>>>

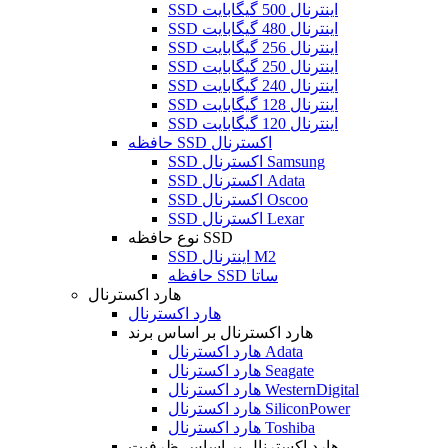
SSD اینترنال 500 گیگابایت
SSD اینترنال 480 گیگابایت
SSD اینترنال 256 گیگابایت
SSD اینترنال 250 گیگابایت
SSD اینترنال 240 گیگابایت
SSD اینترنال 128 گیگابایت
SSD اینترنال 120 گیگابایت
حافظه SSD اکسترنال
SSD اکسترنال Samsung
SSD اکسترنال Adata
SSD اکسترنال Oscoo
SSD اکسترنال Lexar
نوع حافظه SSD
SSD اینترنال M2
حافظه SSD ساتا
هارد اکسترنال
هارد اکسترنال
هارد اکسترنال بر اساس برند
هارد اکسترنال Adata
هارد اکسترنال Seagate
هارد اکسترنال WesternDigital
هارد اکسترنال SiliconPower
هارد اکسترنال Toshiba
هارد اکسترنال بر اساس ظرفیت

<<<

Go through the material above and return each line that holds the word "هارد".

هارد اکسترنال
هارد اکسترنال
هارد اکسترنال بر اساس برند
هارد اکسترنال Adata
هارد اکسترنال Seagate
هارد اکسترنال WesternDigital
هارد اکسترنال SiliconPower
هارد اکسترنال Toshiba
هارد اکسترنال بر اساس ظرفیت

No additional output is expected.